Tolerance often occurs, whereby an increasing amount of the drug must be administered to obtain the required pharmacological effect; tolerance may occur as a result of the drug being more rapidly metabolized, so-called metabolic tolerance, or through a drug-induced insensitivity of the receptors or target sites upon which it acts within the brain, termed tissue tolerance. Thus tolerance should be considered a general phenomenon that is not restricted to drugs of abuse. For example, tolerance is known to develop to anticholinergic agents.

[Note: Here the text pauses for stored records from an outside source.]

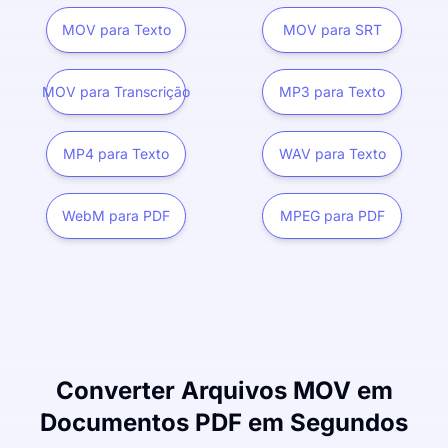
MOV para Texto
MOV para SRT
MOV para Transcrição
MP3 para Texto
MP4 para Texto
WAV para Texto
WebM para PDF
MPEG para PDF
Converter Arquivos MOV em
Documentos PDF em Segundos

Regarding drugs of abuse, tissue tolerance commonly occurs to the opioids, ethanol, and the sedatives of the benzodiazepine type. Tolerance does not develop to all drugs of abuse, however. Thus cocaine and the amphetamines maintain their stimulant and euphoriant effects for a prolonged period of administration without any need to increase the dose appreciably.

Psychological tolerance is the term used to describe the reduction in the desired psychological effects of the drug; this may not be paralleled by an increase in the metabolic tolerance.

Physical dependence

This term is used to describe the phenomenon in which abnormal behavioural and autonomic symptoms occur when the drug is abruptly withdrawn or its effects are terminated by the administration of a specific antagonist. Most drugs of abuse (e.g. the opioids, sedatives, alcohol) produce some physical dependence, although withdrawal symptoms are relatively mild following the abrupt withdrawal of cannabis, the stimulants, and cocaine.

The nature of the withdrawal symptoms depends upon the neurotrans-mitter systems which are the target of the drug. Thus cocaine and the amphetamines alleviate fatigue, cause anorexia and elevate mood; withdrawal therefore results in feelings of fatigue, hyperphagia and depression. Abrupt withdrawal from the sedatives, such as barbiturates or following high doses of benzodiazepines, can be associated with anxiety, insomnia and spontaneous seizures.

It must be emphasized that the relationship between tolerance, physical dependence and compulsive drug use is complex and depends both on the category of drug and the personality of the abuser. For example, it appears that the majority of patients prescribed benzodiazepines for periods of many months experience relatively minor withdrawal symptoms when the drugs are abruptly stopped. Others, however, experience severe anxiety states and have extreme difficulty in stopping the drug.

Psychological dependence

Psychological dependence occurs with most drugs of abuse. Such drugs produce an immediate pleasurable effect and, following their continuous administration, the individual experiences dysphoria and intense craving should the drug be abruptly stopped. Many drugs of abuse cause both physical and psychological dependence.

Cross-dependence

Cross-dependence arises when a drug can suppress the symptoms of withdrawal due to another drug. For example, the effects of alcohol withdrawal can be suppressed by the administration of a benzodiazepine. As both drugs enhance gamma-aminobutyric acid-ergic (GABAergic) transmission, albeit by different mechanisms, a benzodiazepine can prevent the withdrawal symptoms that arise following the abrupt cessation of alcohol. However, cross-tolerance and cross-dependence can only occur between drugs with a similar mechanism of action at the cellular level. For example, benzodiazepines cannot directly suppress the effects of morphine withdrawal.

Withdrawal syndrome

The occurrence of the withdrawal syndrome following the abrupt termination of administration of the drug is the only objective evidence of physical dependence. The symptoms of withdrawal have at least two origins: (a) the abrupt removal of the drug of dependence and (b) the hyperarousal of the brain due to re-adaptation following the absence of the drug. The pharmacokinetic properties of the drug are of major importance in determining the amplitude and duration of the withdrawal syndrome. The symptoms of drug withdrawal are characteristic for the specific category of the drug and are usually the opposite of those produced when the drug is first administered. For example, an opioid agonist such as morphine produces constricted pupils and bradycardia but on abrupt withdrawal dilated pupils and tachycardia occur.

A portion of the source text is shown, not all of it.